PROBLEM DETAILS
Going line by line through the entries below, note each one with "nagy", then report how many there are and nothing else.

**** SUPPLIED RECORDS

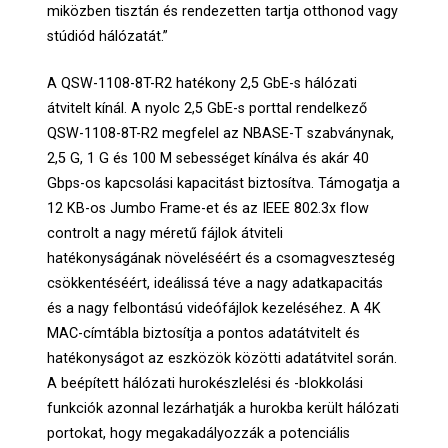
miközben tisztán és rendezetten tartja otthonod vagy
stúdiód hálózatát.”
A QSW-1108-8T-R2 hatékony 2,5 GbE-s hálózati
átvitelt kínál. A nyolc 2,5 GbE-s porttal rendelkező
QSW-1108-8T-R2 megfelel az NBASE-T szabványnak,
2,5 G, 1 G és 100 M sebességet kínálva és akár 40
Gbps-os kapcsolási kapacitást biztosítva. Támogatja a
12 KB-os Jumbo Frame-et és az IEEE 802.3x flow
controlt a nagy méretű fájlok átviteli
hatékonyságának növeléséért és a csomagveszteség
csökkentéséért, ideálissá téve a nagy adatkapacitás
és a nagy felbontású videófájlok kezeléséhez. A 4K
MAC-címtábla biztosítja a pontos adatátvitelt és
hatékonyságot az eszközök közötti adatátvitel során.
A beépített hálózati hurokészlelési és -blokkolási
funkciók azonnal lezárhatják a hurokba került hálózati
portokat, hogy megakadályozzák a potenciális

********

REPLY TO THE EXERCISE
3